Le Conseil fédéral devra par la suite encore élaborer l’ordonnance d’exécution et fixer la date de l’entrée en vigueur des nouvelles dispositions. L’entrée en vigueur interviendra au plus tôt le 1er janvier 2016.
Les deux nouveautés principales
Tout d’abord, contrairement à ce qui se passe sous le droit actuellement en vigueur, le partage des avoirs de prévoyance professionnelle se fera également quand un cas de prévoyance (invalidité ou vieillesse) est déjà survenu chez l’un des époux lors de l’ouverture de la procédure de divorce. Le juge n’accordera ainsi plus une indemnité équitable sur la base de l’actuel art. 124 al. 1 CC, mais procèdera au partage. Lorsqu’un conjoint est invalide et n’a pas encore atteint l’âge de la retraite, on calculera la part due sur la prestation de sortie hypothétique à laquelle cette personne aurait droit en cas de disparition de son invalidité. Si en revanche le conjoint a déjà atteint l’âge la retraite et perçoit une rente d’invalidité ou de vieillesse, sa rente sera partagée. La part de rente attribuée au conjoint qui bénéficie du partage est convertie en rente viagère versée par l’institution de prévoyance du conjoint débiteur ou transférée dans la prévoyance professionnelle du conjoint créancier.
Toutefois, ce principe général peut souffrir d’exceptions. Ainsi, les époux peuvent convenir d’autres modalités de partage, voire même y renoncer, à condition que les deux conjoints continuent de bénéficier d’une prévoyance adéquate. Le juge examine d’office si cette condition est remplie.
L’ordonnance d’exécution devra notamment régler la conversion technique de la part de la rente viagère et la manière de procéder lorsque les prestations de vieillesse sont différées ou que la rente d’invalidité est réduite pour cause d’indemnisation.

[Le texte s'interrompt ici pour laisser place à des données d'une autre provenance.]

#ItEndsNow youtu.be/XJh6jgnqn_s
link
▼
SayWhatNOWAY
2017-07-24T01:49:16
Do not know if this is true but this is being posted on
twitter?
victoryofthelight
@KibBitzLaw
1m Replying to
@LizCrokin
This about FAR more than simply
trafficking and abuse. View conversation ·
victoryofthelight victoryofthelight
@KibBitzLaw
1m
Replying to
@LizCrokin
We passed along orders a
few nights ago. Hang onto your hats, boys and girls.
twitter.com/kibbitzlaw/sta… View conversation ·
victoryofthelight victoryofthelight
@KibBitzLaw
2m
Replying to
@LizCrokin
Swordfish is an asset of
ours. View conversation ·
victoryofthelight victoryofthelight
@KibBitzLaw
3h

La deuxième nouveauté principale consiste à partager les avoirs de prévoyance non plus au moment de l’entrée en force du jugement de divorce, mais au moment de l’ouverture de la procédure de divorce. Ce principe a l’avantage de la clarté et évitera des incohérences liées à procès de divorce qui duraient bien plus longtemps que la période entre la date du mariage et celle de l’ouverture de la procédure de divorce.
Autres nouveautés
L’institution de prévoyance a dorénavant l’obligation d’annoncer chaque année avant la fin du mois de janvier toutes les personnes pour lesquelles elles ont géré un avoir au cours du mois de décembre de l’année précédente à la Centrale du 2ème pilier. Cette obligation a pour but de faciliter la tâche du juge et de garantir que l’on tient compte de tous les avoirs de vieillesse des deux conjoints.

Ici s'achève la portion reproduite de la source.